Rechtspraak
Uitspraakdatum
10-10-2022
ECLI
ECLI:NL:TADRAMS:2022:200
Zaaknummer
22-145/A/A
Inhoudsindicatie
Raadsbeslissing; Ongegronde klacht over de advocaat van de wederpartij. De raad acht aannemelijk dat verweerster mondeling een schikkingsvoorstel heeft gedaan, zodat van strijd met gedragsregel 8 geen sprake is. Verder is er onvoldoende grond om de door verweerster aan de rechtbank verzonden e-mail wegens strijd met gedragsregel 27 als tuchtrechtelijk verwijtbaar te bestempelen. Het gaat hier om het nuanceverschil dat het een schikkingsvoorstel betreft dat verweerster ook al tijdens de comparitie van partijen ten overstaan van de rechter heeft gedaan, het niet tussen partijen buiten de rechter om tot stand is gekomen en verweerster de rechtbank gelijk de volgende dag heeft verzocht de bewuste e-mail als niet-verzonden te beschouwen.
Uitspraak
Beslissing van de Raad van Discipline in het ressort Amsterdam
van 10 oktober 2022
in de zaak 22-145/A/A
naar aanleiding van de klacht van:
klaagster
gemachtigde: mr. P.C.J. Twaalfhoven
over:
verweerster
gemachtigde: mr. J. Mencke
1. Verloop van de procedure
1.1 Op 29 maart 2021 heeft klaagster bij de deken van de Orde van Advocaten in het arrondissement Amsterdam (hierna: de deken) een klacht ingediend over verweerster.
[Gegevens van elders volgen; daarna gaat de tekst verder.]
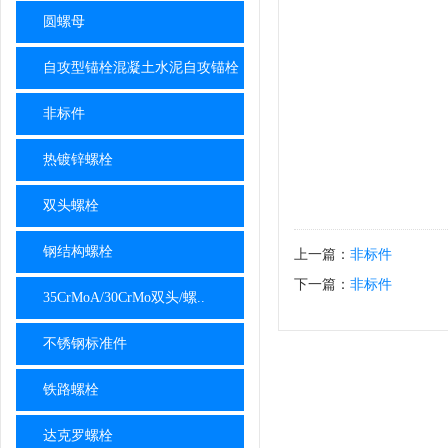
圆螺母
自攻型锚栓混凝土水泥自攻锚栓
非标件
热镀锌螺栓
双头螺栓
钢结构螺栓
上一篇：
非标件
下一篇：
非标件
35CrMoA/30CrMo双头/螺..
不锈钢标准件
铁路螺栓
达克罗螺栓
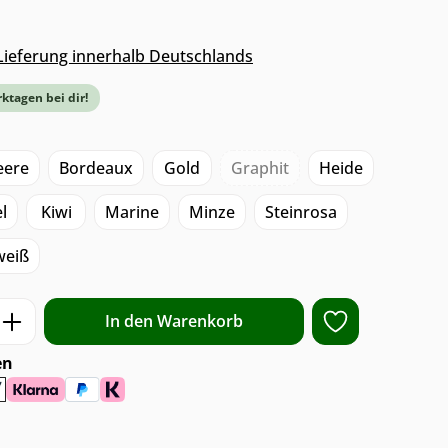
s Lieferung innerhalb Deutschlands
rktagen bei dir!
eere
Bordeaux
Gold
Graphit
Heide
l
Kiwi
Marine
Minze
Steinrosa
weiß
ib den gewünschten Wert ein oder benut
In den Warenkorb
en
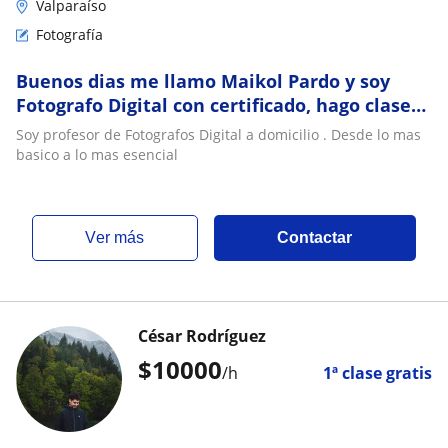
Valparaíso
Fotografía
Buenos dias me llamo Maikol Pardo y soy
Fotografo Digital con certificado, hago clases
a domicilio. Enseño desde lo mas básico a los
Soy profesor de Fotografos Digital a domicilio . Desde lo mas
mas moderno incluyendo a como manejar la
basico a lo mas esencial
camara y la edición. Muchas gracias por tu
atención
ver más
Contactar
César Rodríguez
$
10000
/h
1ª clase gratis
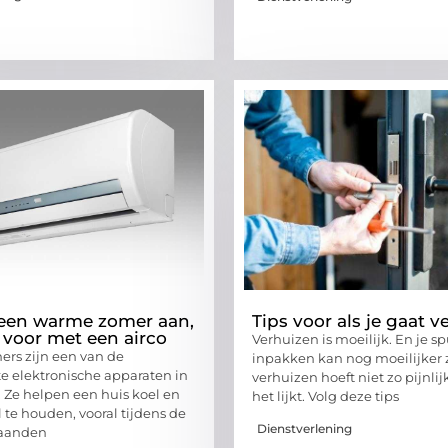
een warme zomer aan,
Tips voor als je gaat 
e voor met een airco
Verhuizen is moeilijk. En je s
ners zijn een van de
inpakken kan nog moeilijker z
te elektronische apparaten in
verhuizen hoeft niet zo pijnlijk
. Ze helpen een huis koel en
het lijkt. Volg deze tips
 te houden, vooral tijdens de
Dienstverlening
aanden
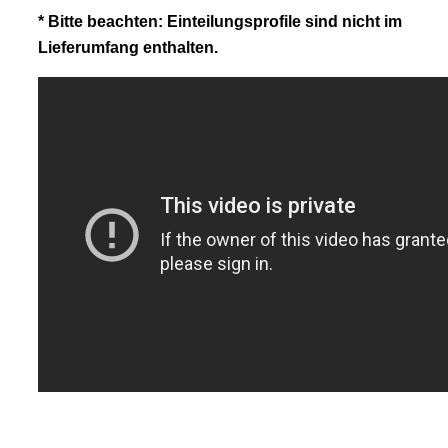
* Bitte beachten: Einteilungsprofile sind nicht im
Lieferumfang enthalten.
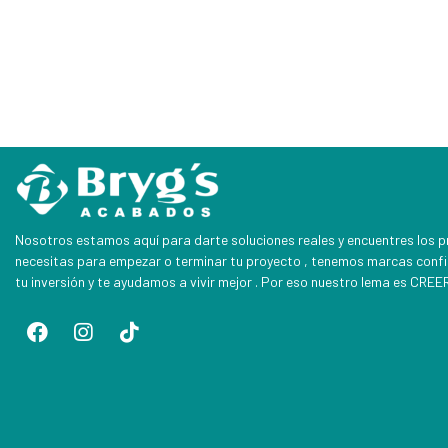
Nosotros estamos aquí para darte soluciones reales y encuentres los 
necesitas para empezar o terminar tu proyecto , tenemos marcas conf
tu inversión y te ayudamos a vivir mejor . Por eso nuestro lema es CR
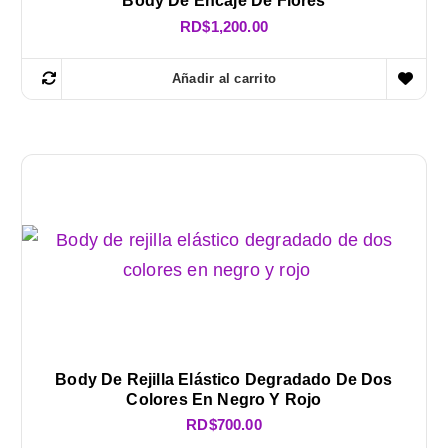
Body De Encaje De Flores
RD$
1,200.00
Añadir al carrito
Body De Rejilla Elástico Degradado De Dos
Colores En Negro Y Rojo
RD$
700.00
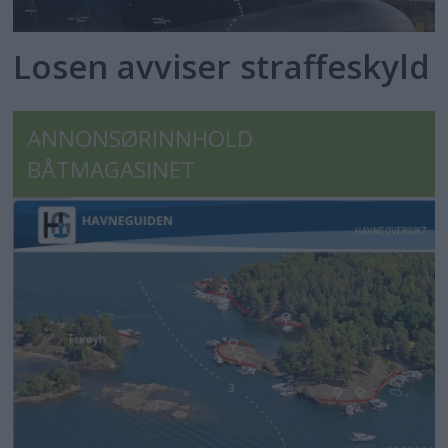
Losen avviser straffeskyld
ANNONSØRINNHOLD
BÅTMAGASINET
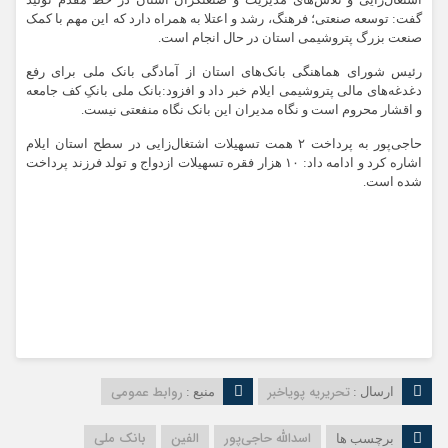
گفت: توسعه صنعتی؛ فرهنگ، رشد و اعتلا به همراه دارد که این مهم با کمک
صنعت بزرگ پتروشیمی استان در حال انجام است.
رئیس شورای هماهنگی بانک‌های استان از آمادگی بانک ملی برای رفع
دغدغه‌های مالی پتروشیمی ایلام خبر داد و افزود:بانک ملی بانکِ کف جامعه
و اقشار محروم است و نگاه مدیران این بانک نگاه منفعتی نیست.
حاجی‌پور به پرداخت ۲ همت تسهیلات اشتغال‌زایی در سطح استان ایلام
اشاره کرد و ادامه داد: ۱۰ هزار فقره تسهیلات ازدواج و تولد فرزند پرداخت
شده است.
تحریریه پویاخبر
روابط عمومی
ارسال :
منبع :
اسد‌الله حاجی‌‌پور‌
الفین
بانک ملی
برچسب ها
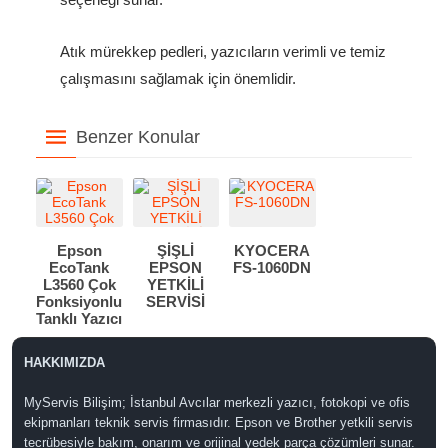
Atık mürekkep pedleri, yazıcıların verimli ve temiz
çalışmasını sağlamak için önemlidir.
Benzer Konular
Epson
ŞİŞLİ
KYOCERA
EcoTank
EPSON
FS-1060DN
L3560 Çok
YETKİLİ
Fonksiyonlu
SERVİSİ
Tanklı Yazıcı
HAKKIMIZDA
MyServis Bilişim; İstanbul Avcılar merkezli yazıcı, fotokopi ve ofis
ekipmanları teknik servis firmasıdır. Epson ve Brother yetkili servis
tecrübesiyle bakım, onarım ve orijinal yedek parça çözümleri sunar.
1.2 Op 17 februari 2022 heeft de raad het klachtdossier met kenmerk 1368752/EJH/AS van de deken ontvangen.
1.3 De klacht is behandeld op de zitting van de raad van 12 september 2022. Klaagster werd op zitting vertegenwoordigd door de heer Van den D (de controller van klaagster) en bijgestaan door haar gemachtigde. Tevens was mr. van den B voor klaagster ter zitting aanwezig. Daarnaast was verweerster aanwezig, bijgestaan door haar gemachtigde. Ook was voor verweerster ter zitting aanwezig haar kantoorgenoot, mr. T. Van de behandeling is proces-verbaal opgemaakt.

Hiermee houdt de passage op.